In the article by Michelle Malkin, “Will Illegal Foreign Voters Steal the Election”, we are invited to share a glimpse into a world where we are led to believe that the November 2016 elections and subsequently the fate of our country hinges of the votes of illegals. It is Malkin’s contention that the participation of these illegal voters will have a direct impact on the election based on the proposed supposition that the volume of illegal voters in certain “swing” states would sway the vote from one candidate to the next. Specifically, these votes would shift the balance in favor of the democratic candidates, and in the most important case, the Presidential election, to Senator Hillary Clinton.
Malkin weaves a seemingly impressive tale to her audience initially focusing on her home state of Colorado with her initial literary salvo of the article stating “It could all come down to Colorado.” and its significance as a swing state for the Presidential election. She continues by paralleling the importance that if enough key states were to effectively tilt the majority, then in fact illegal voters will have determined the overall election.

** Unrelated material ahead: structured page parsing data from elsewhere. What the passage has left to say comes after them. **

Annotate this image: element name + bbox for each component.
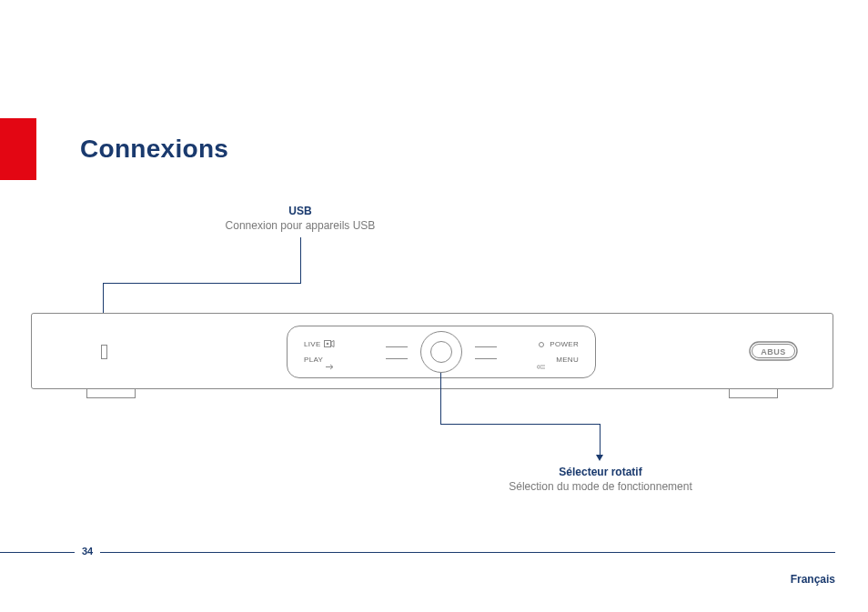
svg-point-2 <box>537 366 540 368</box>
control-panel: LIVE PLAY POWER MENU <box>287 326 596 378</box>
label-play: PLAY <box>304 356 323 364</box>
arrowhead-icon <box>596 455 603 461</box>
play-arrow-icon <box>326 357 335 364</box>
margin-tab <box>0 118 36 180</box>
label-menu: MENU <box>556 356 579 364</box>
footer-language: Français <box>791 573 835 586</box>
panel-mark <box>386 358 408 359</box>
menu-icon <box>537 357 546 364</box>
rotary-selector-inner <box>430 341 452 363</box>
label-power: POWER <box>550 340 579 348</box>
leader-line <box>440 424 601 425</box>
rotary-selector <box>420 331 462 373</box>
panel-mark <box>475 358 497 359</box>
callout-usb-desc: Connexion pour appareils USB <box>191 219 409 232</box>
leader-line <box>103 283 301 284</box>
leader-line <box>600 424 601 458</box>
power-led-icon <box>539 342 544 347</box>
brand-logo: ABUS <box>749 341 798 361</box>
panel-mark <box>386 346 408 347</box>
panel-mark <box>475 346 497 347</box>
label-live: LIVE <box>304 340 321 348</box>
callout-rotary-desc: Sélection du mode de fonctionnement <box>464 480 737 493</box>
leader-line <box>440 373 441 424</box>
brand-text: ABUS <box>761 347 786 356</box>
usb-port <box>101 345 107 359</box>
camera-icon <box>324 340 335 347</box>
device-front-panel: LIVE PLAY POWER MENU <box>31 313 833 389</box>
callout-usb-title: USB <box>191 205 409 217</box>
callout-rotary-title: Sélecteur rotatif <box>464 466 737 478</box>
device-foot <box>729 389 778 398</box>
footer-rule <box>0 552 835 553</box>
page-title: Connexions <box>80 135 228 164</box>
leader-line <box>300 237 301 283</box>
svg-point-1 <box>327 343 329 346</box>
callout-usb: USB Connexion pour appareils USB <box>191 205 409 232</box>
page-number: 34 <box>75 546 100 557</box>
device-foot <box>86 389 136 398</box>
callout-rotary: Sélecteur rotatif Sélection du mode de f… <box>464 466 737 493</box>
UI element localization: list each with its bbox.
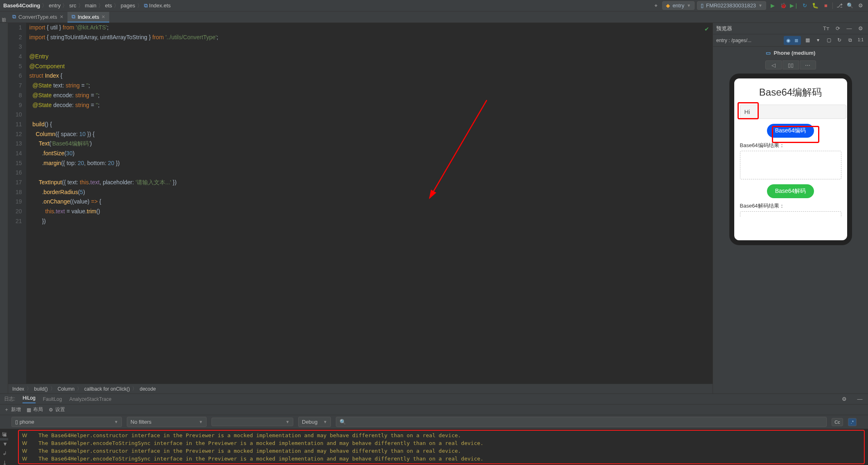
- git-button[interactable]: ⎇: [835, 2, 843, 10]
- minimize-icon[interactable]: —: [845, 25, 853, 33]
- log-tab-faultlog[interactable]: FaultLog: [43, 396, 62, 402]
- device-preview: Base64编解码 Base64编码 Base64编码结果： Base64解码 …: [729, 74, 852, 245]
- breadcrumb-entry[interactable]: entry: [49, 2, 61, 9]
- crumb-column[interactable]: Column: [58, 386, 74, 392]
- phone-icon: ▯: [15, 419, 20, 425]
- log-settings[interactable]: ⚙设置: [49, 406, 65, 413]
- gear-icon[interactable]: ⚙: [857, 25, 865, 33]
- app-heading: Base64编解码: [740, 86, 841, 99]
- file-icon: ⧉: [144, 2, 148, 9]
- tab-converttype[interactable]: ⧉ ConvertType.ets ✕: [8, 12, 67, 22]
- top-toolbar: Base64Coding 〉 entry 〉 src 〉 main 〉 ets …: [0, 0, 868, 11]
- file-icon: ⧉: [72, 13, 75, 20]
- external-icon[interactable]: ⧉: [846, 36, 854, 44]
- debug-button[interactable]: 🐞: [779, 2, 787, 10]
- close-icon[interactable]: ✕: [60, 14, 63, 20]
- log-add[interactable]: ＋新增: [4, 406, 21, 413]
- reload-icon[interactable]: ⟳: [834, 25, 842, 33]
- log-level-select[interactable]: Debug▼: [298, 417, 331, 427]
- search-icon: 🔍: [340, 419, 346, 425]
- phone-icon: ▯: [701, 2, 704, 9]
- tab-label: ConvertType.ets: [18, 14, 57, 20]
- breadcrumb-main[interactable]: main: [85, 2, 97, 9]
- inspection-ok-icon: ✔: [704, 25, 709, 34]
- eye-icon[interactable]: ◉: [785, 37, 792, 44]
- search-button[interactable]: 🔍: [846, 2, 854, 10]
- device-profile: ▭ Phone (medium): [713, 47, 868, 59]
- breadcrumb-ets[interactable]: ets: [105, 2, 112, 9]
- chevron-right-icon: 〉: [42, 2, 47, 9]
- collapse-up-icon[interactable]: ▲: [2, 431, 8, 438]
- settings-button[interactable]: ⚙: [857, 2, 865, 10]
- gear-icon: ⚙: [49, 407, 53, 413]
- log-regex-toggle[interactable]: .*: [848, 418, 857, 426]
- code-editor[interactable]: 123456789101112131415161718192021 import…: [8, 23, 713, 384]
- wrap-icon[interactable]: ↲: [2, 450, 8, 456]
- module-icon: ◆: [666, 2, 670, 9]
- crumb-decode[interactable]: decode: [139, 386, 155, 392]
- device-selector[interactable]: ▯ FMR0223830031823 ▼: [697, 1, 766, 10]
- nav-more[interactable]: ⋯: [800, 60, 816, 69]
- layers-icon[interactable]: ≣: [793, 37, 800, 44]
- close-icon[interactable]: ✕: [101, 14, 105, 20]
- previewer-title: 预览器: [716, 25, 732, 32]
- crosshair-icon[interactable]: ⌖: [652, 2, 660, 10]
- log-tab-analyze[interactable]: AnalyzeStackTrace: [69, 396, 111, 402]
- preview-path: entry : /pages/...: [716, 38, 751, 43]
- crumb-build[interactable]: build(): [34, 386, 47, 392]
- code-breadcrumb: Index〉 build()〉 Column〉 callback for onC…: [8, 384, 713, 393]
- log-panel: 日志: HiLog FaultLog AnalyzeStackTrace ⚙ —…: [0, 393, 868, 465]
- run-button[interactable]: ▶: [769, 2, 777, 10]
- code-body[interactable]: import { util } from '@kit.ArkTS';import…: [26, 23, 218, 384]
- run-config-selector[interactable]: ◆ entry ▼: [662, 1, 695, 10]
- encode-button[interactable]: Base64编码: [767, 124, 814, 138]
- breadcrumb-pages[interactable]: pages: [121, 2, 135, 9]
- tab-index[interactable]: ⧉ Index.ets ✕: [67, 12, 110, 22]
- plus-icon: ＋: [4, 406, 9, 413]
- nav-back[interactable]: ◁: [765, 60, 782, 69]
- log-cc-toggle[interactable]: Cc: [832, 418, 843, 426]
- device-label: FMR0223830031823: [706, 2, 756, 9]
- log-search[interactable]: 🔍: [336, 417, 827, 427]
- breadcrumb-src[interactable]: src: [69, 2, 76, 9]
- oneone-icon[interactable]: 1:1: [857, 36, 865, 44]
- breadcrumb: Base64Coding 〉 entry 〉 src 〉 main 〉 ets …: [3, 2, 650, 9]
- collapse-down-icon[interactable]: ▼: [2, 441, 8, 447]
- previewer-panel: 预览器 Tᴛ ⟳ — ⚙ entry : /pages/... ◉ ≣ ▦ ▾: [713, 23, 868, 393]
- crumb-struct[interactable]: Index: [12, 386, 24, 392]
- rotate-icon[interactable]: ↻: [835, 36, 843, 44]
- editor-tabs: ⧉ ConvertType.ets ✕ ⧉ Index.ets ✕: [0, 11, 868, 23]
- decode-result-label: Base64解码结果：: [740, 202, 841, 210]
- text-input[interactable]: [740, 105, 846, 119]
- decode-button[interactable]: Base64解码: [767, 184, 814, 198]
- coverage-button[interactable]: ▶❘: [790, 2, 798, 10]
- breadcrumb-file[interactable]: Index.ets: [149, 2, 171, 9]
- gear-icon[interactable]: ⚙: [840, 395, 848, 403]
- line-gutter: 123456789101112131415161718192021: [8, 23, 26, 384]
- grid-icon[interactable]: ▦: [803, 36, 812, 44]
- file-icon: ⧉: [12, 13, 16, 20]
- log-device-select[interactable]: ▯ phone ▼: [11, 417, 122, 427]
- log-tab-hilog[interactable]: HiLog: [22, 395, 35, 403]
- breadcrumb-project[interactable]: Base64Coding: [3, 2, 40, 9]
- nav-split[interactable]: ▯▯: [783, 60, 799, 69]
- log-output[interactable]: ▲ ▼ ↲ ⤓ WThe Base64Helper.constructor in…: [0, 429, 868, 465]
- crop-icon[interactable]: ▢: [825, 36, 833, 44]
- log-layout[interactable]: ▦布局: [27, 406, 43, 413]
- chevron-down-icon[interactable]: ▾: [814, 36, 822, 44]
- stop-button[interactable]: ■: [822, 2, 830, 10]
- decode-result-box: [740, 211, 841, 217]
- log-tag-select[interactable]: ▼: [211, 418, 293, 426]
- tablet-icon: ▭: [766, 50, 771, 56]
- chevron-down-icon: ▼: [758, 3, 762, 8]
- refresh-button[interactable]: ↻: [801, 2, 809, 10]
- crumb-callback[interactable]: callback for onClick(): [84, 386, 130, 392]
- minimize-icon[interactable]: —: [856, 395, 864, 403]
- log-filter-select[interactable]: No filters▼: [127, 417, 207, 427]
- scroll-end-icon[interactable]: ⤓: [2, 460, 8, 465]
- preview-mode-toggle[interactable]: ◉ ≣: [784, 36, 801, 45]
- chevron-down-icon: ▼: [687, 3, 691, 8]
- attach-button[interactable]: 🐛: [811, 2, 819, 10]
- left-tool-strip: 项目: [0, 23, 8, 393]
- text-icon[interactable]: Tᴛ: [822, 25, 830, 33]
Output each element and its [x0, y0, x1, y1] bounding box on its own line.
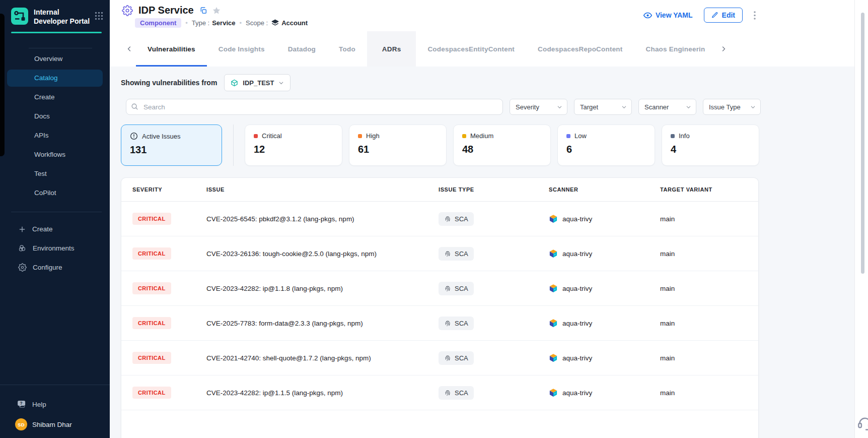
severity-dot	[566, 134, 570, 138]
issue-type-cell: SCA	[439, 317, 549, 330]
sidebar-item-overview[interactable]: Overview	[7, 50, 103, 68]
scanner-name: aqua-trivy	[562, 250, 592, 258]
tab-chaos-engineerin[interactable]: Chaos Engineerin	[634, 31, 717, 67]
scanner-cell: aqua-trivy	[549, 284, 660, 293]
sidebar-action-create[interactable]: Create	[0, 220, 110, 239]
gear-icon	[18, 263, 27, 272]
tab-bar: VulnerabilitiesCode InsightsDatadogTodoA…	[110, 31, 854, 67]
card-value: 4	[671, 144, 750, 155]
help-button[interactable]: ? Help	[17, 395, 110, 414]
tab-todo[interactable]: Todo	[327, 31, 367, 67]
edit-button[interactable]: Edit	[704, 8, 743, 23]
help-label: Help	[32, 401, 46, 408]
scanner-name: aqua-trivy	[562, 354, 592, 362]
vulnerabilities-panel: Showing vulnerabilities from IDP_TEST Se…	[110, 67, 854, 438]
summary-card-high[interactable]: High61	[349, 124, 447, 166]
table-row[interactable]: CRITICALCVE-2023-42282: ip@1.1.8 (lang-p…	[121, 271, 758, 306]
scanner-cell: aqua-trivy	[549, 388, 660, 397]
filter-scanner[interactable]: Scanner	[638, 99, 696, 115]
issue-text: CVE-2023-42282: ip@1.1.8 (lang-pkgs, npm…	[206, 285, 439, 292]
tab-vulnerabilities[interactable]: Vulnerabilities	[136, 31, 207, 67]
sidebar-item-docs[interactable]: Docs	[7, 108, 103, 125]
severity-cell: CRITICAL	[132, 213, 206, 225]
sidebar-item-copilot[interactable]: CoPilot	[7, 184, 103, 202]
tab-codespacesentitycontent[interactable]: CodespacesEntityContent	[416, 31, 526, 67]
support-headset-icon[interactable]	[856, 414, 868, 431]
card-label: Active Issues	[142, 133, 181, 140]
issue-type-chip: SCA	[439, 351, 474, 365]
issue-type-chip: SCA	[439, 212, 474, 226]
title-row: IDP Service	[122, 5, 221, 16]
sidebar-item-catalog[interactable]: Catalog	[7, 70, 103, 87]
view-yaml-button[interactable]: View YAML	[643, 11, 693, 20]
scanner-cell: aqua-trivy	[549, 249, 660, 258]
filter-issue-type[interactable]: Issue Type	[703, 99, 761, 115]
sidebar-action-environments[interactable]: Environments	[0, 239, 110, 258]
table-row[interactable]: CRITICALCVE-2023-26136: tough-cookie@2.5…	[121, 236, 758, 271]
user-menu[interactable]: SD Shibam Dhar	[15, 417, 110, 432]
severity-cell: CRITICAL	[132, 352, 206, 364]
more-options-icon[interactable]	[754, 11, 756, 20]
service-gear-icon	[122, 5, 133, 16]
apps-grid-icon[interactable]	[94, 11, 104, 21]
issue-type-label: SCA	[455, 285, 468, 292]
scanner-cell: aqua-trivy	[549, 214, 660, 223]
sidebar-action-configure[interactable]: Configure	[0, 258, 110, 277]
trivy-icon	[549, 284, 558, 293]
fingerprint-icon	[444, 354, 451, 361]
copy-icon[interactable]	[199, 7, 207, 15]
card-value: 61	[358, 144, 438, 155]
tab-datadog[interactable]: Datadog	[276, 31, 327, 67]
environments-icon	[18, 244, 27, 253]
svg-text:?: ?	[20, 401, 22, 406]
search-input[interactable]	[126, 99, 503, 115]
target-variant: main	[660, 389, 758, 397]
vertical-scrollbar[interactable]	[861, 13, 864, 274]
tabs-scroll-right-icon[interactable]	[717, 31, 730, 67]
severity-badge: CRITICAL	[132, 352, 171, 364]
footer-divider	[0, 385, 110, 385]
table-row[interactable]: CRITICALCVE-2021-42740: shell-quote@1.7.…	[121, 341, 758, 376]
issue-type-label: SCA	[455, 250, 468, 258]
sidebar-item-test[interactable]: Test	[7, 165, 103, 182]
filter-severity[interactable]: Severity	[510, 99, 567, 115]
issue-text: CVE-2025-7783: form-data@2.3.3 (lang-pkg…	[206, 320, 439, 327]
meta-separator	[239, 19, 242, 27]
severity-dot	[254, 134, 258, 138]
fingerprint-icon	[444, 320, 451, 327]
favorite-star-icon[interactable]	[212, 6, 221, 15]
sidebar-item-workflows[interactable]: Workflows	[7, 146, 103, 163]
project-selector[interactable]: IDP_TEST	[224, 74, 291, 91]
tab-code-insights[interactable]: Code Insights	[207, 31, 276, 67]
type-value: Service	[212, 19, 235, 27]
summary-card-medium[interactable]: Medium48	[453, 124, 551, 166]
portal-logo-icon[interactable]	[11, 8, 28, 25]
chevron-down-icon	[621, 104, 627, 110]
summary-card-active-issues[interactable]: Active Issues131	[121, 124, 222, 166]
column-header-issue: ISSUE	[206, 186, 439, 193]
summary-card-info[interactable]: Info4	[662, 124, 759, 166]
filter-row: SeverityTargetScannerIssue Type	[126, 99, 761, 115]
vulnerability-table: SEVERITYISSUEISSUE TYPESCANNERTARGET VAR…	[121, 177, 759, 438]
table-row[interactable]: CRITICALCVE-2025-7783: form-data@2.3.3 (…	[121, 306, 758, 341]
tabs-scroll-left-icon[interactable]	[123, 31, 136, 67]
summary-card-critical[interactable]: Critical12	[245, 124, 342, 166]
summary-card-low[interactable]: Low6	[557, 124, 655, 166]
issue-type-chip: SCA	[439, 247, 474, 261]
table-row[interactable]: CRITICALCVE-2025-6545: pbkdf2@3.1.2 (lan…	[121, 202, 758, 236]
issue-type-label: SCA	[455, 215, 468, 223]
showing-label: Showing vulnerabilities from	[121, 79, 217, 87]
severity-cell: CRITICAL	[132, 317, 206, 329]
filter-target[interactable]: Target	[574, 99, 632, 115]
chevron-down-icon	[686, 104, 691, 110]
nav-divider	[29, 48, 92, 48]
sidebar-item-apis[interactable]: APIs	[7, 127, 103, 144]
table-row[interactable]: CRITICALCVE-2023-42282: ip@1.1.5 (lang-p…	[121, 376, 758, 410]
issue-text: CVE-2025-6545: pbkdf2@3.1.2 (lang-pkgs, …	[206, 215, 439, 223]
sidebar-item-create[interactable]: Create	[7, 89, 103, 106]
tab-adrs[interactable]: ADRs	[367, 31, 416, 67]
tab-codespacesrepocontent[interactable]: CodespacesRepoContent	[526, 31, 634, 67]
chevron-down-icon	[557, 104, 562, 110]
filter-label: Issue Type	[709, 103, 741, 111]
scope-label: Scope :	[246, 19, 268, 27]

Throughout the article the reader is led to believe that illegal voting is rampant, widespread, unmitigated, and tolerated as the status quo. The claims are supported throughout the article, as we are inundated with statistical information, including the author’s home state where she cites the sheer volume of illegal voters in the prior 2010 general election. The article touches upon many instances of support and evidence to her position in a somewhat cohesive fashion that times can seem like ramblings as well as the author injects her opinion or makes statements such as “because God forbid public officials sworn to uphold the rule of law actually do anything to enhance the integrity of our election system!” in an attempt to garner favor and consensus from the reader throughout the article.
The article mentions various instances across the country that on the surface support her assertions such as the example in Kansas where their Secretary of State attempted to enforce state legislation require citizenship proof when voting at a motor vehicle facility, but was eventually blocked by a federal court. Similarly, other states such as North Carolina, Texas, and Wisconsin have effectively removed voter ID laws as well. At the penultimate piece in the article, the author brings her point of view full circle by introducing and attaching a prominent name, in this case, billionaire George Soros, a well-known liberal democrat as the protagonist not only supporting the current perceived inequities surrounding the issue but attempting to further exploit and capitalize on them. In conclusion, the author appeals to our sense of patriotism with the following statement, “Making American elections American again” whilst simultaneously paraphrasing the catch line for the Republican Presidential candidate Donald Trump.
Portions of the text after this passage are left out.